Build your own GIT server

Who needs GitHub ?
git tech scm unix

Build your own GIT server

Git in context

Most developers have nowaday migrated to Git from arcane, older legacy systems, and this is for good. We use it because we know that there our code is (mostly) safe.

There is a lot of actually very good providers out there that will help you and set up a server for you, on their machines. There is Gitea, there is GitHub, you just do your job, push to them and let them backup your own code.

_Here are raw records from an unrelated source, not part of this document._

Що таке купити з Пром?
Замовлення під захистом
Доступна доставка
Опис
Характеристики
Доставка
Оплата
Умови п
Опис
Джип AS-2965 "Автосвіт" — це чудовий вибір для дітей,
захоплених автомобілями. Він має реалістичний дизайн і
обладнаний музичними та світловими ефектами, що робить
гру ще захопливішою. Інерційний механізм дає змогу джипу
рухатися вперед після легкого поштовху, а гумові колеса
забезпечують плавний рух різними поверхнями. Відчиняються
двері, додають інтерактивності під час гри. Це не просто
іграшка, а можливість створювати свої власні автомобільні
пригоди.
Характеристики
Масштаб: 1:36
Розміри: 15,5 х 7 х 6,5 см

For most people this is just fine, I can’t understand that well for companies tough. Maybe you do, and then again, it is fine. If you feel like you’re not, you can justa have your own Git server, because it is simple, it is simple to backup, it is simpler if that’s just what you need: a GIT server. Marketing is pushing hard GUIs on us, but that’s nothing to do with GIT: you want your code to be safe, you want to be able to access it from anywhere, you don’t want to be typing your password around.

This is how you get it.

Implementation

You need a server online with a user. It can be physical or a VPS, it could also be a non-root unix account, if the administrator is kind enough to install the gitolite binary for you.

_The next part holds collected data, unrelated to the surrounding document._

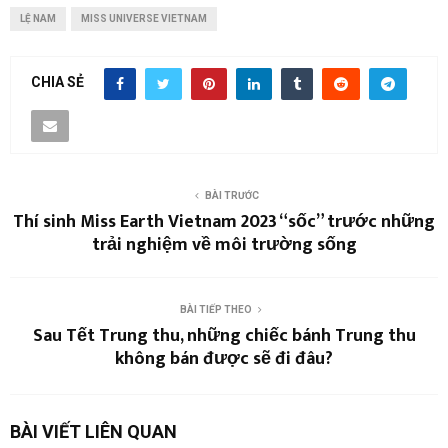
LỆ NAM
MISS UNIVERSE VIETNAM
CHIA SẺ
BÀI TRƯỚC
Thí sinh Miss Earth Vietnam 2023 “sốc” trước những
trải nghiệm về môi trường sống
BÀI TIẾP THEO
Sau Tết Trung thu, những chiếc bánh Trung thu
không bán được sẽ đi đâu?
BÀI VIẾT LIÊN QUAN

For the root part, you have to install the gitolite binary, I guess on some systems you’re just fine like this:

# apt-get install gitolite

Once gitolite is available, you might want a clean git user (call it what you want) for the purpose.

adduser git

and then you should generate on your local machine an ssh keypair to connect to the machine, like this:

ssh-keygen -t ecdsa

at the end of the generation, you’ll have the following two files:

$HOME/.ssh/id_ecdsa.pub
$HOME/.ssh/id_ecdsa

You will need to move the public key on the git server in order to go on with the installation, i.e.:

scp $HOME/.ssh/id_ecdsa.pub git@<your-server>:/home/git

Now we’re ready to start creating the gitolite setup on the server:

gitolite setup -pk id_ecdsa.pub 

[...]

git clone $HOME/repositories/gitolite-admin.git
vi gitolite-admin/conf/gitolite.conf

and put in the file gitolite.conf something like that:

@administrators = admin.name 
@developers = dev1 name1.surname1 name2.surname2
@ci = ci-sonar some-ci
@mobile = paolo.android
@customera = some.body.a
@customerb = some.body.b
@customerc = some.body.c

repo gitolite-admin
    RW+     =   @administrators

repo   dev/CREATOR/[a-zA-Z].*
	C	=	@developers
	R	=	@ci
	R	=	@mobile
	RW+	=	@developers
	RW+	=	CREATOR
	RW	=	WRITERS
	R	=	READERS

repo   customer/customera/[a-zA-Z].*
	C	=	@administrators
	R	=	@ci @customera
	RW+	=	@developers
	RW+	=	CREATOR
	RW	=	WRITERS
	R	=	READERS


repo   customer/customerb/[a-zA-Z].*
	C	=	@administrators
	R	=	@ci @customerb
	RW+	=	@developers
	RW+	=	CREATOR
	RW	=	WRITERS
	R	=	READERS

The peculiarity of gitolite is that all the configuration is contained in a GIT repository, you should be able to check it out, and change the settings. It will become effective once you push it back to the central repository. To be more precise, this gitolite-admin project will contain both the setup and the client keys to connect to the development repositories.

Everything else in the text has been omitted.